(Stored dataset items)
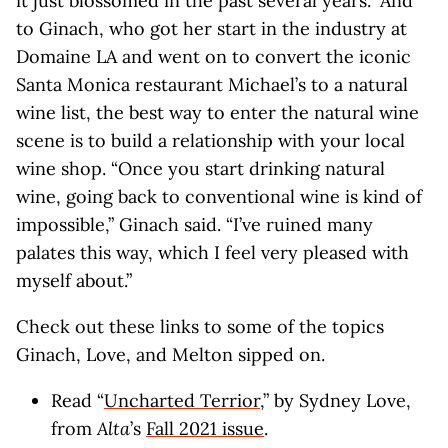
it just blossomed in the past several years.” And
to Ginach, who got her start in the industry at
Domaine LA and went on to convert the iconic
Santa Monica restaurant Michael’s to a natural
wine list, the best way to enter the natural wine
scene is to build a relationship with your local
wine shop. “Once you start drinking natural
wine, going back to conventional wine is kind of
impossible,” Ginach said. “I’ve ruined many
palates this way, which I feel very pleased with
myself about.”
Check out these links to some of the topics
Ginach, Love, and Melton sipped on.
Read “
Uncharted Terrior
,” by Sydney Love,
from
Alta
’s
Fall 2021 issue
.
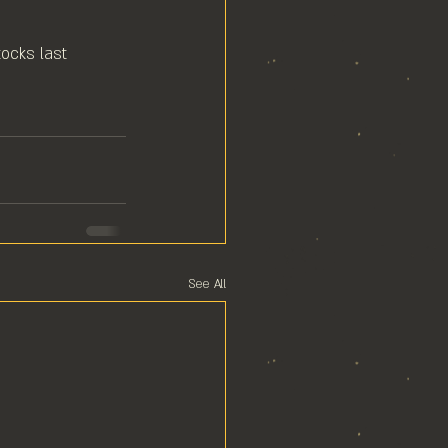
ocks last⁠
See All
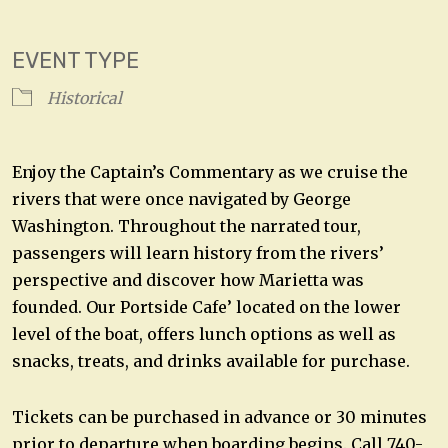
Download ICS
Google Calendar
EVENT TYPE
Historical
Enjoy the Captain’s Commentary as we cruise the
rivers that were once navigated by George
Washington. Throughout the narrated tour,
passengers will learn history from the rivers’
perspective and discover how Marietta was
founded. Our Portside Cafe’ located on the lower
level of the boat, offers lunch options as well as
snacks, treats, and drinks available for purchase.
Tickets can be purchased in advance or 30 minutes
prior to departure when boarding begins. Call 740-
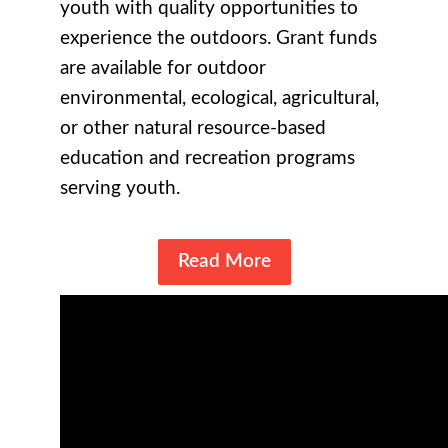
youth with quality opportunities to
experience the outdoors. Grant funds
are available for outdoor
environmental, ecological, agricultural,
or other natural resource-based
education and recreation programs
serving youth.
Read More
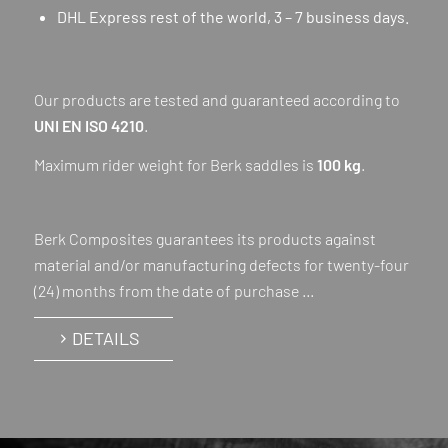
DHL Express rest of the world, 3 – 7 business days.
Our products are tested and guaranteed according to
UNI EN ISO 4210
.
Maximum rider weight for Berk saddles is
100 kg
.
Berk Composites guarantees its products against
material and/or manufacturing defects for twenty-four
(24) months from the date of purchase …
DETAILS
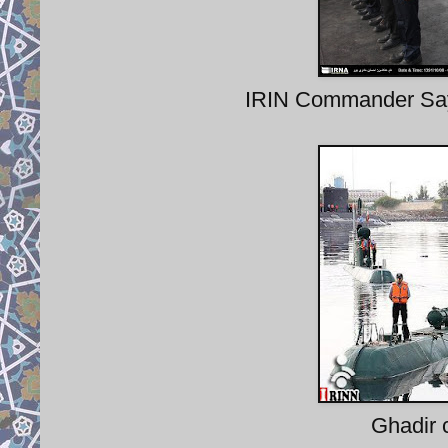
IRIN Commander Say
Ghadir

#### [TASK GOAL]
What's needed is every record restated exactly, pictures excluded.

#### [RESULT FOR THIS TASK]
it just blossomed in the past several years.” And
to Ginach, who got her start in the industry at
Domaine LA and went on to convert the iconic
Santa Monica restaurant Michael’s to a natural
wine list, the best way to enter the natural wine
scene is to build a relationship with your local
wine shop. “Once you start drinking natural
wine, going back to conventional wine is kind of
impossible,” Ginach said. “I’ve ruined many
palates this way, which I feel very pleased with
myself about.”
Check out these links to some of the topics
Ginach, Love, and Melton sipped on.
Read “
Uncharted Terrior
,” by Sydney Love,
from
Alta
’s
Fall 2021 issue
.
ocks last⁠
See All
Download ICS
Google Calendar
EVENT TYPE
Historical
Enjoy the Captain’s Commentary as we cruise the
rivers that were once navigated by George
Washington. Throughout the narrated tour,
passengers will learn history from the rivers’
perspective and discover how Marietta was
founded. Our Portside Cafe’ located on the lower
level of the boat, offers lunch options as well as
snacks, treats, and drinks available for purchase.
Tickets can be purchased in advance or 30 minutes
prior to departure when boarding begins. Call 740-
youth with quality opportunities to
experience the outdoors. Grant funds
are available for outdoor
environmental, ecological, agricultural,
or other natural resource-based
education and recreation programs
serving youth.
Read More
DHL Express rest of the world, 3 – 7 business days.
Our products are tested and guaranteed according to
UNI EN ISO 4210
.
Maximum rider weight for Berk saddles is
100 kg
.
Berk Composites guarantees its products against
material and/or manufacturing defects for twenty-four
(24) months from the date of purchase …
DETAILS
IRIN Commander Say
Ghadir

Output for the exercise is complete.